Nov 17
2016
Predictive Analytics: Precision Planning for Healthcare’s Most Important Resource – Its People
Guest post by Jackie Larson, president, Avantas.
Predictive analytics and advanced labor management are the most important – and underutilized – methods to assure that provider organizations have the right caregivers in the right places at the right times.
A recent survey of nurse managers by AMN Healthcare and Avantas, Predictive Analytics in Healthcare 2016: Optimizing Nurse Staffing in an Era of Workforce Shortages, (available on the AMN website) brought the need for more awareness to light in just a few stats related to staffing and scheduling:
- 94 percent of nurse managers say that understaffing hurts staff morale
- Nearly 70 percent say they are very concerned about the impact on patient satisfaction
- More than 50 percent say they are very concerned about the effect on quality of care
The survey also revealed a lack of sophisticated scheduling tools being utilized:
- 24 percent use paper-based scheduling and staffing tools
- 19 percent use simple digital spreadsheets
- 23 percent don’t use any scheduling tools at all
Further, the survey found that while nearly 90 percent of nurse managers said that a technology that can accurately forecast patient demand and staffing needs would be helpful, 80 percent were unaware that such a solution exists.
Strategies to Fulfill the Potential Predictive Analytics
This process to predict future patient demand and strategically plan clinician scheduling and staffing is scalable, cost effective and accurate. First, staffing data are processed with advanced algorithms, then forecasting models are created and validated, customized for each unit or service area within the organization, allowing workforce projections up to 120 days prior to the shift. The forecast is updated weekly, and by 30 days in advance of the shift, the forecast of staffing need is 97 percent accurate.

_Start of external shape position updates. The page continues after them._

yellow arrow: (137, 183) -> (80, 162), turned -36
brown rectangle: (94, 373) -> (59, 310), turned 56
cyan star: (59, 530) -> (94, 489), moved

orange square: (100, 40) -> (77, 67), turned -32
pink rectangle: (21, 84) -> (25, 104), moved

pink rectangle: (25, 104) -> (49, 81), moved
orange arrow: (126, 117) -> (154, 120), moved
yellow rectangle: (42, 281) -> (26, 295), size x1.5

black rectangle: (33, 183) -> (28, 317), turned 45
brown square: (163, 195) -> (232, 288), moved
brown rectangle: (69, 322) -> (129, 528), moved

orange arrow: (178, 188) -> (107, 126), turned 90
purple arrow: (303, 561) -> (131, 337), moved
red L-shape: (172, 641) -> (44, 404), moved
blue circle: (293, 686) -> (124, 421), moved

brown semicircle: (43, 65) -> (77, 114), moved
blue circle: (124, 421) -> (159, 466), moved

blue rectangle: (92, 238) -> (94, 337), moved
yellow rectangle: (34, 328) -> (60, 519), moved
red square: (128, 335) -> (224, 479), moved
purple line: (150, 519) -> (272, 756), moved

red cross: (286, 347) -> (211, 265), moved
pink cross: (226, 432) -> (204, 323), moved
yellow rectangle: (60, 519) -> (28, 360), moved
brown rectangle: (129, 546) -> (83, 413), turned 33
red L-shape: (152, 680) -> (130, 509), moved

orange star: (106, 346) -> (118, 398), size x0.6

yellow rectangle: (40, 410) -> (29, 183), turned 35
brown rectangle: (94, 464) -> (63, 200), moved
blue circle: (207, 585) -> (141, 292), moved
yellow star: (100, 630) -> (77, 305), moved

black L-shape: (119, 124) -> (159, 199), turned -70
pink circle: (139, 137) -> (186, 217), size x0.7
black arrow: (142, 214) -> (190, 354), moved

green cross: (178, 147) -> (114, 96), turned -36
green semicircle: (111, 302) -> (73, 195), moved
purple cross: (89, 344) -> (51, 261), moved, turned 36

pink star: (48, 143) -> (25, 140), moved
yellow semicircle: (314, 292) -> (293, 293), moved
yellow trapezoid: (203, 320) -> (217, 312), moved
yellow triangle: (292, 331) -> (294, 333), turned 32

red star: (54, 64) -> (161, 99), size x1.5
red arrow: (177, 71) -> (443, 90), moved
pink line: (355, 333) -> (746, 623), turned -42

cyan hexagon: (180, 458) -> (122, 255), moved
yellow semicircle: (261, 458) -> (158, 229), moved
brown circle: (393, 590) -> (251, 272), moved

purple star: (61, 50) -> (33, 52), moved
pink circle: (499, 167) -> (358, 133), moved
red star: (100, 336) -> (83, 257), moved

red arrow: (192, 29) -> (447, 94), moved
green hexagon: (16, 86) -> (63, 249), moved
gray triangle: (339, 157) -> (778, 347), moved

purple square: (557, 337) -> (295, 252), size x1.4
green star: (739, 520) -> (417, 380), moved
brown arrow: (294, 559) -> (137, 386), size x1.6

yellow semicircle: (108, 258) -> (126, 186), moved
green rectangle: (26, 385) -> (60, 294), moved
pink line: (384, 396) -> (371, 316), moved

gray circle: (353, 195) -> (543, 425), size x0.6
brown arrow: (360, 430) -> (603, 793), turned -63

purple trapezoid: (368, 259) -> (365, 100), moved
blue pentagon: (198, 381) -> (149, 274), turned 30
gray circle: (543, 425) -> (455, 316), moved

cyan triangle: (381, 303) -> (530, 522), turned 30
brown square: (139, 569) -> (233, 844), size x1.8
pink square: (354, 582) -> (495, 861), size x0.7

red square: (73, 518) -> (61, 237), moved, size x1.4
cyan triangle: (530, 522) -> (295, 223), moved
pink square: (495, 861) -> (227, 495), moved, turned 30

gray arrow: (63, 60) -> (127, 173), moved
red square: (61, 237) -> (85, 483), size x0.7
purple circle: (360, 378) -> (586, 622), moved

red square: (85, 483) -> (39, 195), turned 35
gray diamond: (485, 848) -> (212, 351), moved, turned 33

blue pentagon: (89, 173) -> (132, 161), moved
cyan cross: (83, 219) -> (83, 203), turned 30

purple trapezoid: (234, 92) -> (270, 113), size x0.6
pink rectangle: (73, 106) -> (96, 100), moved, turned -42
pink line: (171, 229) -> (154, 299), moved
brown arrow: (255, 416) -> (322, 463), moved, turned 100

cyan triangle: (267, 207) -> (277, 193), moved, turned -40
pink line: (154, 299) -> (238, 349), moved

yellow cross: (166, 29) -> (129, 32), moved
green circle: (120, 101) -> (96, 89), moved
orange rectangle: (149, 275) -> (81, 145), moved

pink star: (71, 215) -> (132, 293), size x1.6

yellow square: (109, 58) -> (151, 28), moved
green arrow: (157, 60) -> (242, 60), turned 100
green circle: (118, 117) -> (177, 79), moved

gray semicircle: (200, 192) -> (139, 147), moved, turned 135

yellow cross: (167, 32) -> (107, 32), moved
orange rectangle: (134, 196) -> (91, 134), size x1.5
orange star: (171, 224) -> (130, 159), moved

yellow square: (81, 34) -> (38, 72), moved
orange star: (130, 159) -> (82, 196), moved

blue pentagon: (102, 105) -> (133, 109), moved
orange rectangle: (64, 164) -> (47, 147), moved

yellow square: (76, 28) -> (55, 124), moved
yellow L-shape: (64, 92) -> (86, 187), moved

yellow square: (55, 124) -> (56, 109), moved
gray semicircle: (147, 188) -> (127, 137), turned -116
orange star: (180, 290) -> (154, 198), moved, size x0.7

Compared to how scheduling and staffing is conducted at most healthcare organizations today, predictive analytics may seem like something out of a sci-fi movie. The truth is, this sophisticated forecasting of labor needs has been leveraged in other industries with great success. And, in healthcare, it can lay the foundation for significant advancement in utilization of staff, leading to improvements in morale, quality, and financial results. The advanced labor management strategies and tools layered on an accurate projection of staffing needs – months and weeks in advance of the shift – will turn an accurate forecast into an effective resource management strategy.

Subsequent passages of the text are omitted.